This is a summary of the recent performance of a wide range of excellent tactical asset allocation strategies. These strategies are sourced from books, academic papers, and other publications. While we don’t (yet) include every published TAA model, these strategies are broadly representative of the TAA space. Learn more about what we do or let AllocateSmartly help you follow these strategies in near real-time.
Commentary:
Tactical asset allocation turned in strong returns in November, but as a whole, underperformed the 60/40 benchmark. Big returns for US equities (ex. SPY +3.06%, IWM +2.94%) made the 60/40 a difficult hurdle to beat for diversified portfolios.
Of the significant asset classes, emerging market equities turned in the worst performance (EEM -0.39%). That was particularly painful for TAA, as a number of models were overweight emerging markets due to their recent strength.
Data Dump:
With such a large pool of published strategies to draw on (40 and counting), we’re able to draw some broad conclusions about the state of TAA. The following two charts help to show trends in the asset classes that TAA as a whole is allocating to over time. Members note that you can see this information updated daily with our Aggregate Asset Allocation report.
The first chart shows the average month-end allocation to categories of assets by all of the strategies that we track. For example, “US Equities” may include everything from the S&P 500 to individual stock market sectors. Two important takeaways from this chart: TAA’s exposure to defensive assets like cash (light blue) and US Treasuries (dark blue) is now at it’s lowest point since late 2004, and exposure to international equities (red) is near it’s highest point since late 2012 (click for a longer view). TAA is positioned aggressively, which will become even clearer in the follow up charts.

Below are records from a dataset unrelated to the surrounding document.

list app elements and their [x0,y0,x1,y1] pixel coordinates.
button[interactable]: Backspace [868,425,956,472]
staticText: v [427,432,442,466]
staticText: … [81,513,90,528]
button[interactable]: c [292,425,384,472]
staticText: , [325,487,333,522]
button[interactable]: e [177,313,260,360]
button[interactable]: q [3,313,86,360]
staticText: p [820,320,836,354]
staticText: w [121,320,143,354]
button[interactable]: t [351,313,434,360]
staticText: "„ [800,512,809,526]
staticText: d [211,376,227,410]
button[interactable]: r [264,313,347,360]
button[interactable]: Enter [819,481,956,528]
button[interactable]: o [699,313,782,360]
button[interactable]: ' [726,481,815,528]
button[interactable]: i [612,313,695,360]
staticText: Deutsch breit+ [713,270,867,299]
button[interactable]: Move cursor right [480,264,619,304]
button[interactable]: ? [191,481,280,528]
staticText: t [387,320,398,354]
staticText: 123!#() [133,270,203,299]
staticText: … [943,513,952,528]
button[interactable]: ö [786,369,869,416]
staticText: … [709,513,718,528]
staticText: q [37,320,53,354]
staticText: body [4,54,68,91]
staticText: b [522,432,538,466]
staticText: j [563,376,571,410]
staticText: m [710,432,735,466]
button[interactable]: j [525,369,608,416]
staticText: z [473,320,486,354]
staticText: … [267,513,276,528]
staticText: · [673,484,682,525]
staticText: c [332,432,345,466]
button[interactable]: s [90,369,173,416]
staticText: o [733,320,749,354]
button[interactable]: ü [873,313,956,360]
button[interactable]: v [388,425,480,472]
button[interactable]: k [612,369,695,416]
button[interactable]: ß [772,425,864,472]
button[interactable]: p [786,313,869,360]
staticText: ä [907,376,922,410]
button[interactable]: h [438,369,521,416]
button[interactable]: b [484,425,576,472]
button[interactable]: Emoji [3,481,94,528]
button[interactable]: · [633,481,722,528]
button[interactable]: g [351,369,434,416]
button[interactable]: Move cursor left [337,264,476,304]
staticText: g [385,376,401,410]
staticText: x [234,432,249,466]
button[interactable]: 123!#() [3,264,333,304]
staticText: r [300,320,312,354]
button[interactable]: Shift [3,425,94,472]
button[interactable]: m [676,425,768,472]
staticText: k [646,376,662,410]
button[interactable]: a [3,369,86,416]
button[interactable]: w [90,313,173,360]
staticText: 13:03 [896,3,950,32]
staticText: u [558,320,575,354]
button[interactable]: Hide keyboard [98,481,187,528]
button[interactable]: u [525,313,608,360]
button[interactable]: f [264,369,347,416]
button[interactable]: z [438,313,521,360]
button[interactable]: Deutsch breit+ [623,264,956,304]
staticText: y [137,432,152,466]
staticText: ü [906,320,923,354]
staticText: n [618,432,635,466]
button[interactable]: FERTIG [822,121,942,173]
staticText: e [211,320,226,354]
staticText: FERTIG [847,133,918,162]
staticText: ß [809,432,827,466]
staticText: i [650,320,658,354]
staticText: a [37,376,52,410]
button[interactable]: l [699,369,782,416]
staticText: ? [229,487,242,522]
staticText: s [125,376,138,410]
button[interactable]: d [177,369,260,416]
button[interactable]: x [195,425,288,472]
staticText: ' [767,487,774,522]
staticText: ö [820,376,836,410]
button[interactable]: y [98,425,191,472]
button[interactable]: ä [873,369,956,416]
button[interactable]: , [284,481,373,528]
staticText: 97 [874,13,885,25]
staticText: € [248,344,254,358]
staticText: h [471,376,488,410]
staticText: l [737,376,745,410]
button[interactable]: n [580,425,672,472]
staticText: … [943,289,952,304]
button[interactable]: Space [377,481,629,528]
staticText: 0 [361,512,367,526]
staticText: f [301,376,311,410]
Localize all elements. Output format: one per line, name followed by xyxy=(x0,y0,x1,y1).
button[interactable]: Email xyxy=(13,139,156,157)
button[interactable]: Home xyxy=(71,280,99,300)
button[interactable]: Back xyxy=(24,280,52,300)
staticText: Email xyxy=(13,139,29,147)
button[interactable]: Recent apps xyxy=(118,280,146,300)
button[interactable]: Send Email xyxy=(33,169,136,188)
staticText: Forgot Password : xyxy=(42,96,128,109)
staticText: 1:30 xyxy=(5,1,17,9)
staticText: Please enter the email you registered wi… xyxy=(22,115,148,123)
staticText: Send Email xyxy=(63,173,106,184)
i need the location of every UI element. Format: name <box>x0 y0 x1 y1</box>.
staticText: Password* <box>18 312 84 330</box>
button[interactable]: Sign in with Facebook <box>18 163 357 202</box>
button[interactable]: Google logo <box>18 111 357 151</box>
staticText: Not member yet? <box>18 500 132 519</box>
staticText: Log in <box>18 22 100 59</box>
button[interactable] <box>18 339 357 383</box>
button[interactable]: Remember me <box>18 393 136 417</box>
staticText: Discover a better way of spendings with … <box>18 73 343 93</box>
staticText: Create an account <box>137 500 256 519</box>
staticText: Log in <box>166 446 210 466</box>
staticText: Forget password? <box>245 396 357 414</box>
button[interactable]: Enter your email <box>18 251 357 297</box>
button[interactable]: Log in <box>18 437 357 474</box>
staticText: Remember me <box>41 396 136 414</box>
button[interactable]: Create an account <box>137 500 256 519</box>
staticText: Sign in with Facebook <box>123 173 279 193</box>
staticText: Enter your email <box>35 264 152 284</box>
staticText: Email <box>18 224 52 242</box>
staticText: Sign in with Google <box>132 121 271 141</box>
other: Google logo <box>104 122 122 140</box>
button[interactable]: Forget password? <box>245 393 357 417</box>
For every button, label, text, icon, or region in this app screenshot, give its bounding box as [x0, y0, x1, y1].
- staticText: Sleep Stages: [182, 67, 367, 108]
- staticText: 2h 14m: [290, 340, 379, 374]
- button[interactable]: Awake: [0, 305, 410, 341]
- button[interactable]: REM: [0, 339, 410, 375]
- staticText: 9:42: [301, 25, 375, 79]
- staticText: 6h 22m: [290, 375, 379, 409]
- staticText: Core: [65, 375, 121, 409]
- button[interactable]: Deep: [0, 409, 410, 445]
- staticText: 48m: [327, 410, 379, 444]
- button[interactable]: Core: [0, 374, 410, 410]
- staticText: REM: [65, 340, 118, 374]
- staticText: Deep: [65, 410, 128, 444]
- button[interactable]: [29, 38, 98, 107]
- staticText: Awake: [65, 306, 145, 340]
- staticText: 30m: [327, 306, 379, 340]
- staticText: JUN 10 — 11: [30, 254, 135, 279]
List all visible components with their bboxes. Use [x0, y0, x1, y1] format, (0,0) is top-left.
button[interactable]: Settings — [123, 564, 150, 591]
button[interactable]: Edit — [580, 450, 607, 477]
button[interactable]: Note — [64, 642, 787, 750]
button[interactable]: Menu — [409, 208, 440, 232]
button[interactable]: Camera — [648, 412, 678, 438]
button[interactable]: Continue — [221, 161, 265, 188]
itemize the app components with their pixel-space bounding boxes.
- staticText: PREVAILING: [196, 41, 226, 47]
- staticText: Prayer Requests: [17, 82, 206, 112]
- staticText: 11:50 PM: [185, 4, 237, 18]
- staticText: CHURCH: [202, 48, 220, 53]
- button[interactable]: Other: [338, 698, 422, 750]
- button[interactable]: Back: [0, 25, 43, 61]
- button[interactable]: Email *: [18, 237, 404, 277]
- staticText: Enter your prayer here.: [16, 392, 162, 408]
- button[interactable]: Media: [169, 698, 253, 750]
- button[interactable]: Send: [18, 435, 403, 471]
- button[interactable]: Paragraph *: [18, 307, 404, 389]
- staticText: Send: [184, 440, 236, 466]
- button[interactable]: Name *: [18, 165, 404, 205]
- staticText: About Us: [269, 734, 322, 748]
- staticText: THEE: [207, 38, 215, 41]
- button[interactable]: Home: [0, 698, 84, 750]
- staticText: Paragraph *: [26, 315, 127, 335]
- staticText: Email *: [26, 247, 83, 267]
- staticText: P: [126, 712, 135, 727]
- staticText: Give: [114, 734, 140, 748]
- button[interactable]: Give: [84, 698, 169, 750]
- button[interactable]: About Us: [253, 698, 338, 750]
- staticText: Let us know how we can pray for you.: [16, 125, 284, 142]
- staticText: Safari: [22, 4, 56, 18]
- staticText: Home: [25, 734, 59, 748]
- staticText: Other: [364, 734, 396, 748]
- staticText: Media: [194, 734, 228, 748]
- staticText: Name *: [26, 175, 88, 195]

In the second chart below, we’ve combined average TAA allocation into even broader categories: “risk on” (equities, real estate and high yield bonds) versus “risk off” (everything else). I realize that some asset classes don’t fit neatly into these buckets, but it makes for a useful high level view.
This chart shows that overall allocation to risk assets remains elevated. The last time TAA’s exposure to risk assets stood at these levels was way back in 2007, about 6 months prior to the onset of the Global Financial Crisis (click for a longer view). That’s a good thing if this broad rally continues, but it means that there remains significant exposure to investors here if the market stumbles in December.